Anvisa reforça controle contra uso indevido
A discussão da Anvisa busca estabelecer procedimentos e requisitos técnicos para medicamentos como a semaglutida, tirzepatida e liraglutida. A agência tem intensificado suas ações para coibir o comércio ilegal, que inclui versões manipuladas sem autorização e a venda sem receita médica, algo proibido atualmente.
O que isso muda na prática: A regulamentação proposta pela Anvisa pode significar maior rigor na aquisição e fiscalização, protegendo o consumidor de produtos irregulares e minimizando os riscos associados ao uso inadequado dessas substâncias.
Conselhos profissionais e agências unem forças
Em uma frente conjunta, o Conselho Federal de Medicina (CFM), o Conselho Federal de Odontologia (CFO), o Conselho Federal de Farmácia (CFF) e a própria Anvisa assinaram este mês uma carta de intenção. O objetivo central é promover o uso racional e seguro das canetas emagrecedoras, prevenindo riscos sanitários.
A iniciativa prevê:
– Troca de informações estratégicas entre os órgãos.
– Alinhamento técnico para padronização de condutas.
– Ações educativas direcionadas à população e profissionais.
O que isso muda na prática: Essa união de entidades amplia a rede de fiscalização e informação, criando um ambiente mais seguro para pacientes e desestimulando a procura por medicamentos de fontes duvidosas, impactando positivamente a saúde pública.
Especialista alerta sobre benefícios e perigos da automedicação
Neuton Dornelas, presidente da Sociedade Brasileira de Endocrinologia e Metabologia (Sbem), reconhece as canetas emagrecedoras como uma “revolução” no tratamento da obesidade e diabetes, destacando sua eficácia no controle da glicose e na redução do risco cardiovascular. Contudo, o especialista expressa grande preocupação com o uso indiscriminado, que pode levar a “consequências condenatórias”.
Dornelas ressalta que os medicamentos:
– Ajudam no controle da glicose.
– Retardam o esvaziamento gástrico, promovendo saciedade.
– Diminuem o risco cardiovascular em pacientes crônicos.

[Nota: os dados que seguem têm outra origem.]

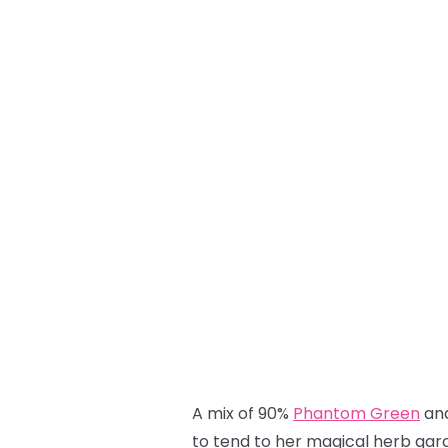
A mix of 90%
Phantom Green
an
to tend to her magical herb gard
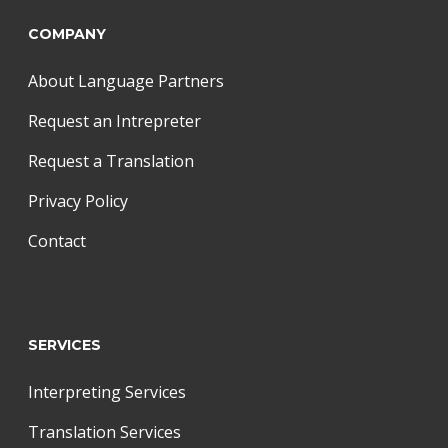
COMPANY
About Language Partners
Request an Intrepreter
Request a Translation
Privacy Policy
Contact
SERVICES
Interpreting Services
Translation Services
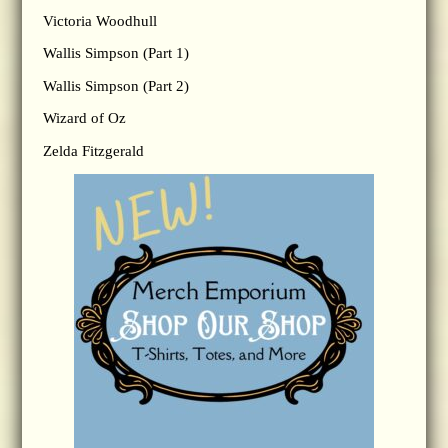
Victoria Woodhull
Wallis Simpson (Part 1)
Wallis Simpson (Part 2)
Wizard of Oz
Zelda Fitzgerald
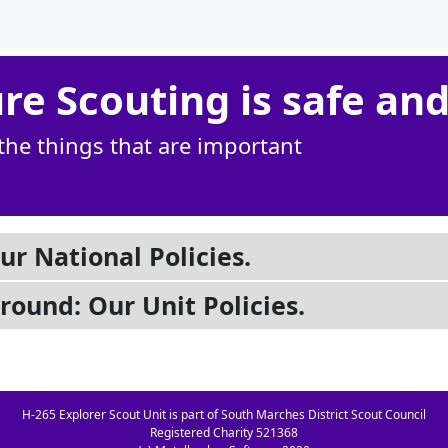
e Scouting is safe and
the things that are important
ur National Policies.
ground: Our Unit Policies.
H-265 Explorer Scout Unit is part of South Marches District Scout Council
Registered Charity 521368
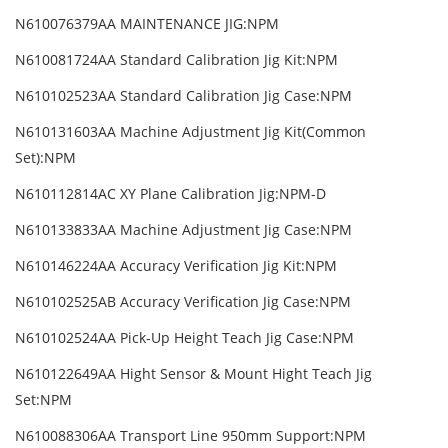
N610076379AA MAINTENANCE JIG:NPM
N610081724AA Standard Calibration Jig Kit:NPM
N610102523AA Standard Calibration Jig Case:NPM
N610131603AA Machine Adjustment Jig Kit(Common
Set):NPM
N610112814AC XY Plane Calibration Jig:NPM-D
N610133833AA Machine Adjustment Jig Case:NPM
N610146224AA Accuracy Verification Jig Kit:NPM
N610102525AB Accuracy Verification Jig Case:NPM
N610102524AA Pick-Up Height Teach Jig Case:NPM
N610122649AA Hight Sensor & Mount Hight Teach Jig
Set:NPM
N610088306AA Transport Line 950mm Support:NPM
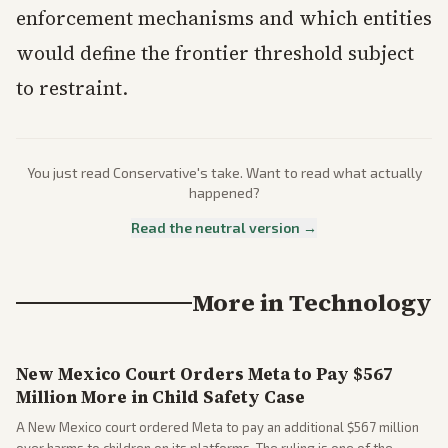
enforcement mechanisms and which entities
would define the frontier threshold subject
to restraint.
You just read
Conservative
's take. Want to read what actually
happened?
Read the neutral version →
More in
Technology
New Mexico Court Orders Meta to Pay $567
Million More in Child Safety Case
A New Mexico court ordered Meta to pay an additional $567 million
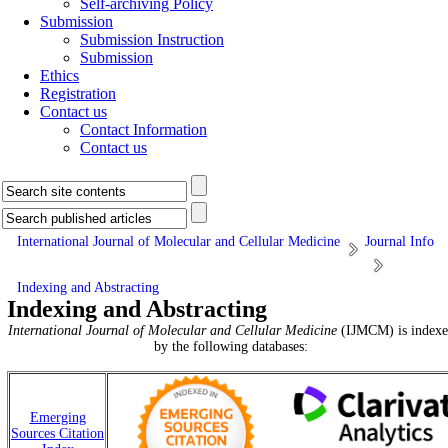
Self-archiving Policy
Submission
Submission Instruction
Submission
Ethics
Registration
Contact us
Contact Information
Contact us
International Journal of Molecular and Cellular Medicine
Journal Info
Indexing and Abstracting
Indexing and Abstracting
International Journal of Molecular and Cellular Medicine
(IJMCM) is indexe
by the following databases:
Emerging
Sources Citation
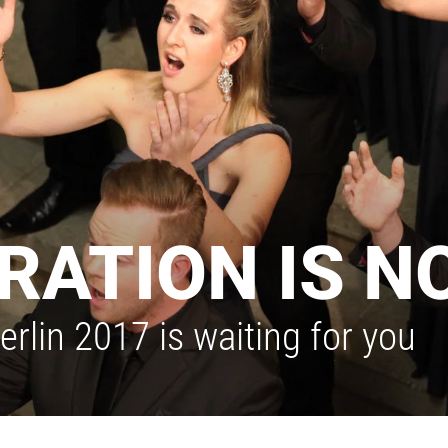
RATION IS N
rlin 2017 is waiting for you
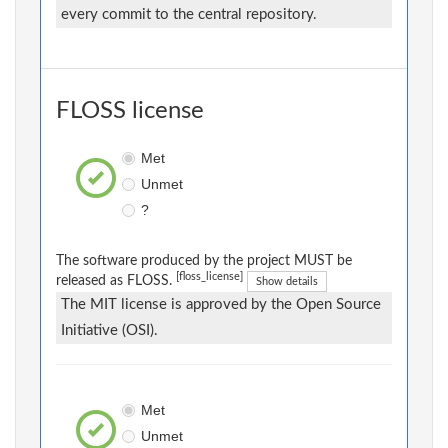
every commit to the central repository.
FLOSS license
Met
Unmet
?
The software produced by the project MUST be
[floss_license]
released as FLOSS.
Show details
The MIT license is approved by the Open Source
Initiative (OSI).
Met
Unmet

O que isso muda na prática: A orientação profissional se torna crucial. Embora esses fármacos ofereçam grande potencial terapêutico, o alerta do especialista reforça que seu uso deve ser estritamente médico, dada a complexidade de seus mecanismos e os riscos de efeitos adversos graves sem acompanhamento.

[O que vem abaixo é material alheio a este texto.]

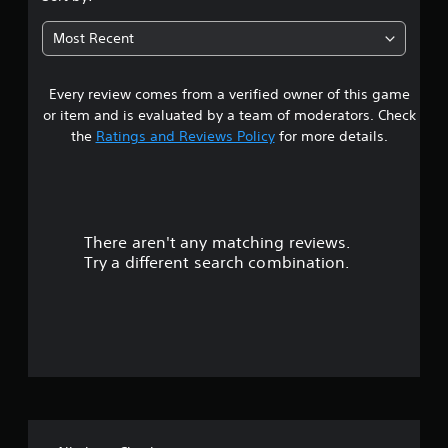
t
Most Recent
a
Every review comes from a verified owner of this game
r
or item and is evaluated by a team of moderators. Check
o
the
Ratings and Reviews Policy
for more details.
u
t
There aren't any matching reviews.
o
Try a different search combination.
f
f
i
v
e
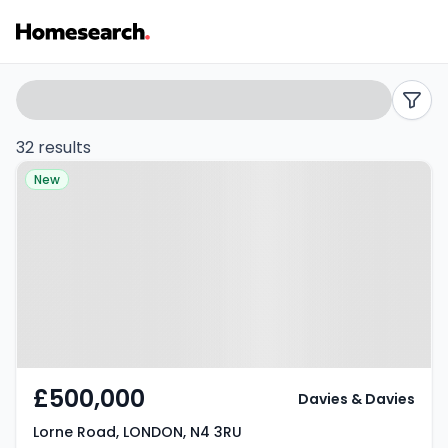
Houses
Search
filters
for
32 results
Property at Lorne Road, LONDON,
sale
New
N4 3RU
in
N4
-
Listing
Results
£500,000
Davies & Davies
Lorne Road, LONDON, N4 3RU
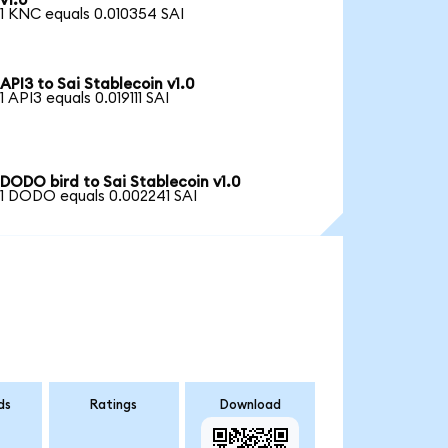
v1.0
1 KNC equals 0.010354 SAI
API3 to Sai Stablecoin v1.0
1 API3 equals 0.019111 SAI
DODO bird to Sai Stablecoin v1.0
1 DODO equals 0.002241 SAI
ds
Ratings
Download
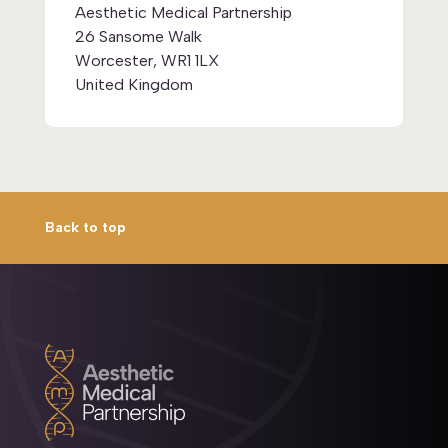
Aesthetic Medical Partnership
26 Sansome Walk
Worcester, WR1 1LX
United Kingdom
Back to top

Anvisa investiga importação massiva e irregularidades no mercado
A Anvisa realizou um levantamento que aponta uma importação de insumos farmacêuticos para manipulação de canetas emagrecedoras “incompatível com o mercado nacional”. Dados indicam que, apenas no segundo semestre de 2025, foram importados mais de 100 quilos de insumos, quantidade suficiente para aproximadamente 20 milhões de doses. A agência também apreendeu 1,3 milhão de medicamentos por algum grau de ilegalidade ou irregularidade.
Para conter o problema, a Anvisa determinou que farmácias e drogarias retenham as receitas de canetas emagrecedoras desde junho do ano passado. Dornelas chega a defender a ideia de um bloqueio temporário da manipulação dessas drogas injetáveis, mesmo que por um período transitório, até que a fiscalização possa se adequar ao volume do mercado.
O que isso muda na prática: A dimensão da importação e das apreensões evidencia um mercado paralelo robusto e perigoso. O bloqueio ou a retenção de receitas impacta diretamente o acesso, visando desarticular essas redes e proteger a população de medicamentos sem garantia de origem ou eficácia, com potencial impacto financeiro e na saúde do leitor.